No palco, Dubois procura pelas respostas com a ajuda do público. Alguns espectadores são convidados a escolher aleatoriamente envelopes. Dentro de cada um deles consta o nome de um espetáculo da carreira do bailarino. Quando o espectador revela para Dubois a obra que sorteou, o artista revisita aquele trabalho específico. “É como um exercício de dissecação do meu corpo, como se estivessem mexendo nas minhas entranhas”, diz ele.
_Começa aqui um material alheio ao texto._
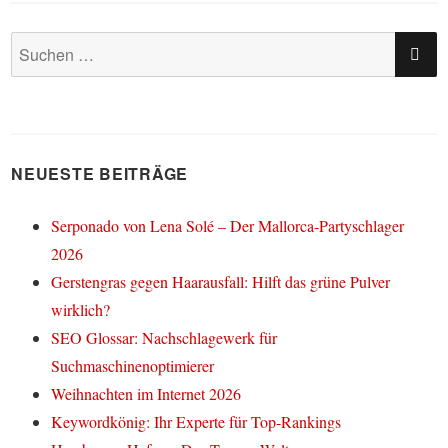
SU
Suchen
nach:
NEUESTE BEITRÄGE
Serponado von Lena Solé – Der Mallorca-Partyschlager
2026
Gerstengras gegen Haarausfall: Hilft das grüne Pulver
wirklich?
SEO Glossar: Nachschlagewerk für
Suchmaschinenoptimierer
Weihnachten im Internet 2026
Keywordkönig: Ihr Experte für Top-Rankings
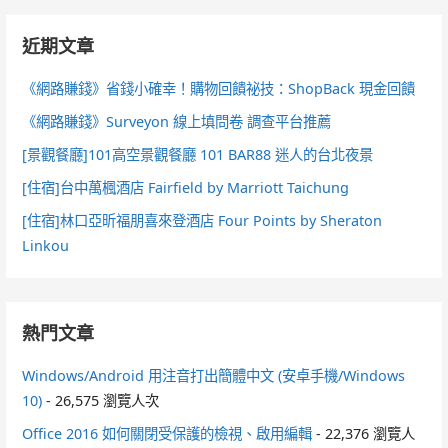
近期文章
《網路賺錢》省錢小確幸！購物回饋祕技：ShopBack 現金回饋
《網路賺錢》Surveyon 線上填問卷 調查平台推薦
[景觀餐廳]101高空景觀餐廳 101 BAR88 迷人的台北夜景
[住宿]台中萬楓酒店 Fairfield by Marriott Taichung
[住宿]林口亞昕福朋喜來登酒店 Four Points by Sheraton
Linkou
熱門文章
Windows/Android 用注音打出簡體中文 (安卓手機/Windows
10)
- 26,575 瀏覽人次
Office 2016 如何關閉受保護的檢視、啟用編輯
- 22,376 瀏覽人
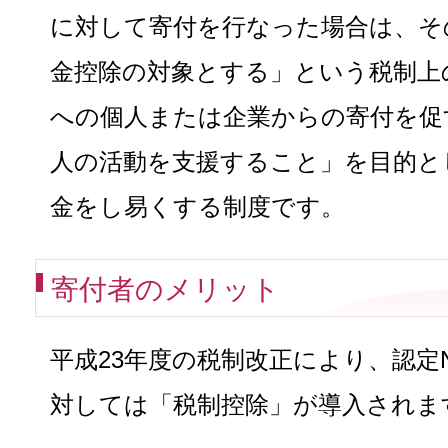
に対して寄付を行なった場合は、そ
金控除の対象とする」という税制上
への個人または企業からの寄付を促
人の活動を支援すること」を目的と
金をし易くする制度です。
寄付者のメリット
平成23年度の税制改正により、認定
対しては「税制控除」が導入されま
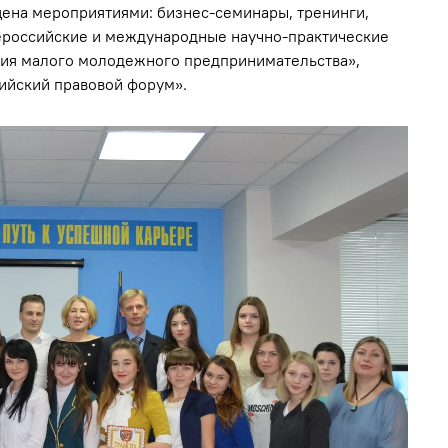
ена мероприятиями: бизнес-семинары, тренинги,
ероссийские и международные научно-практические
ия малого молодежного предпринимательства»,
сийский правовой форум».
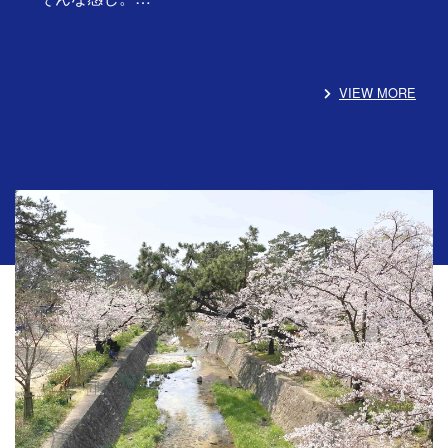
VIEW MORE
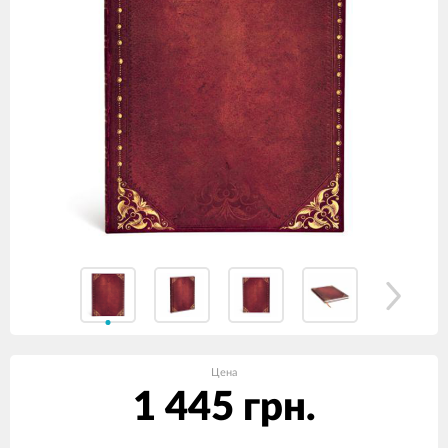
Цена
1 445 грн.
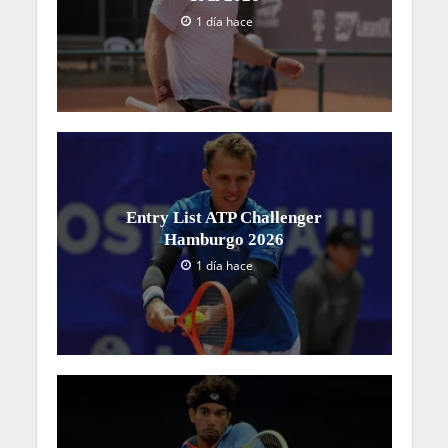
1 día hace
Entry List ATP Challenger
Hamburgo 2026
1 día hace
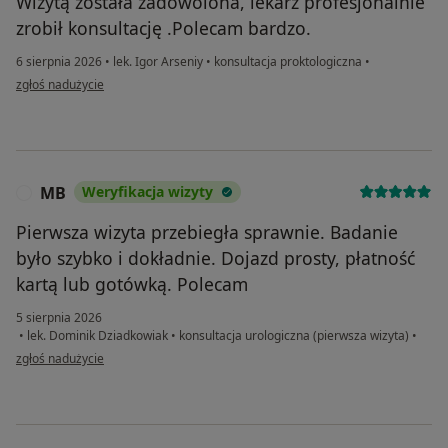
Wizytą została zadowolona, lekarz profesjonalnie
zrobił konsultację .Polecam bardzo.
6 sierpnia 2026
•
lek. Igor Arseniy
•
konsultacja proktologiczna
•
w opinii użytkownika Iryna
zgłoś nadużycie
MB
Weryfikacja wizyty
M
Pierwsza wizyta przebiegła sprawnie. Badanie
było szybko i dokładnie. Dojazd prosty, płatność
kartą lub gotówką. Polecam
5 sierpnia 2026
•
lek. Dominik Dziadkowiak
•
konsultacja urologiczna (pierwsza wizyta)
•
w opinii użytkownika MB
zgłoś nadużycie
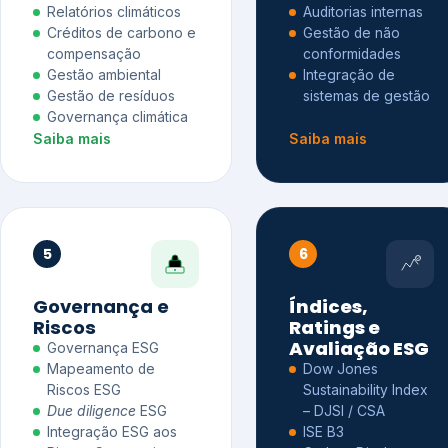
Relatórios climáticos
Auditorias internas
Créditos de carbono e
Gestão de não
compensação
conformidades
Gestão ambiental
Integração de
Gestão de resíduos
sistemas de gestão
Governança climática
Saiba mais
Saiba mais
5
6
Governança e
Índices,
Riscos
Ratings e
Avaliação ESG
Governança ESG
Mapeamento de
Dow Jones
Riscos ESG
Sustainability Index
Due diligence
ESG
– DJSI / CSA
Integração ESG aos
ISE B3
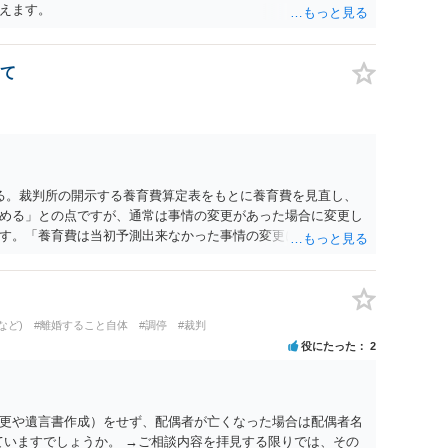
えます。
て
る。裁判所の開示する養育費算定表をもとに養育費を見直し、
める」との点ですが、通常は事情の変更があった場合に変更し
す。「養育費は当初予測出来なかった事情の変更により双方協
」が含まれているので、私に収入が入った事は相手に通知が行
養育費の見直しは適宜出来るかと思うのですが違うのでしょう
育費は事情の変更があった場合に変更するので毎年見直すこと
。
など)
#離婚すること自体
#調停
#裁判
役にたった
2
更や遺言書作成）をせず、配偶者が亡くなった場合は配偶者名
ていますでしょうか。 →ご相談内容を拝見する限りでは、その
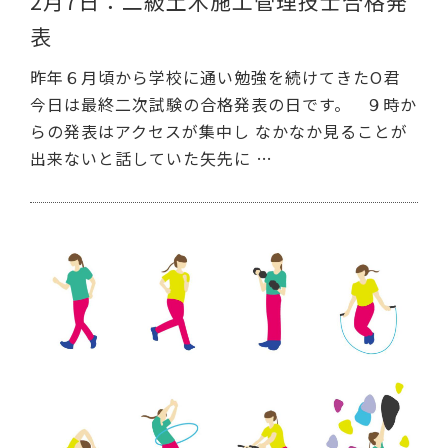
2月7日：二級土木施工管理技士合格発
表
昨年６月頃から学校に通い勉強を続けてきたO君
今日は最終二次試験の合格発表の日です。 ９時か
らの発表はアクセスが集中し なかなか見ることが
出来ないと話していた矢先に …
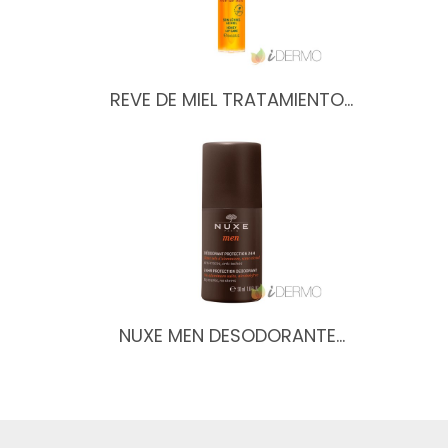
REVE DE MIEL TRATAMIENTO…
NUXE MEN DESODORANTE…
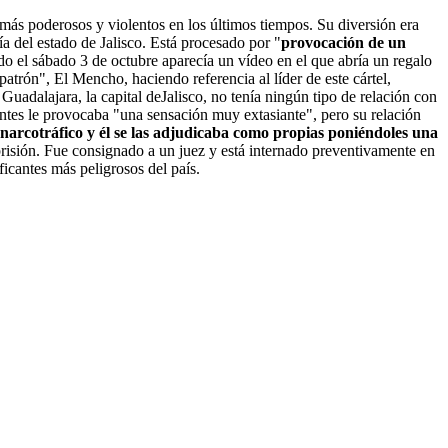
 más poderosos y violentos en los últimos tiempos. Su diversión era
ía del estado de Jalisco. Está procesado por "
provocación de un
do el sábado 3 de octubre aparecía un vídeo en el que abría un regalo
patrón", El Mencho, haciendo referencia al líder de este cártel,
dalajara, la capital deJalisco, no tenía ningún tipo de relación con
ntes le provocaba "una sensación muy extasiante", pero su relación
 narcotráfico y él se las adjudicaba como propias poniéndoles una
prisión. Fue consignado a un juez y está internado preventivamente en
icantes más peligrosos del país.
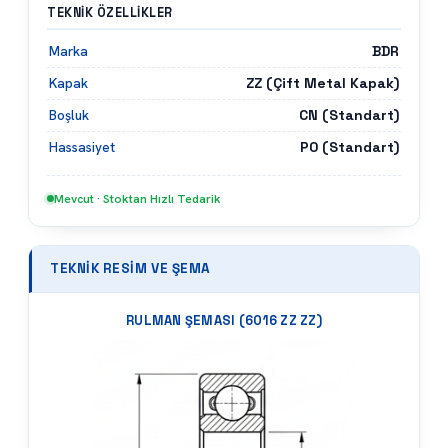
TEKNIK ÖZELLIKLER
BDR
Marka
ZZ (Çift Metal Kapak)
Kapak
CN (Standart)
Boşluk
P0 (Standart)
Hassasiyet
Mevcut · Stoktan Hızlı Tedarik
TEKNIK RESIM VE ŞEMA
RULMAN ŞEMASI (
6016 ZZ ZZ
)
Bailarino lê texto introdutório em português e depois conta com a ajuda do público para se fazer compreender (foto: Pierre Gondard/divulgação)
Bailarino lê texto introdutório em português e depois conta com a ajuda do público para se fazer compreender (foto: Pierre Gondard/divulgação)

CARREIRA

Em décadas de carreira, Olivier Dubois trabalhou com grandes nomes da dança contemporânea na Europa, como o belga Jan Fabre e a alemã Sacha Waltz. Pouco importa, segundo ele, que o espectador brasileiro – ou o de qualquer outro país – eventualmente não esteja familiarizado com a obra desses artistas.

“Tomemos como exemplo Serena Williams. Alguém que nunca ouviu falar sobre ela pode assistir a uma partida e entenderá que ali está uma mulher medindo as suas forças por meio no tênis. No final das contas, é isso. No meu caso, o público verá como um intérprete viveu as experiências que vivi.”

Mas contará com alguma ajuda para a tarefa. “O importante é não deixar o espectador na ignorância.” Portanto, se na noite deste sábado alguém na plateia em BH sortear o envelope com o nome de Sacha Waltz, Dubois dirá algo assim, antes de se remeter de volta a 2007: “Esse é o espetáculo Insideout, que foi apresentado no Festival de Avignon, uma mostra muito importante na França. Havia uma grande geladeira, e eu ficava dentro dela, nu, o tempo todo”.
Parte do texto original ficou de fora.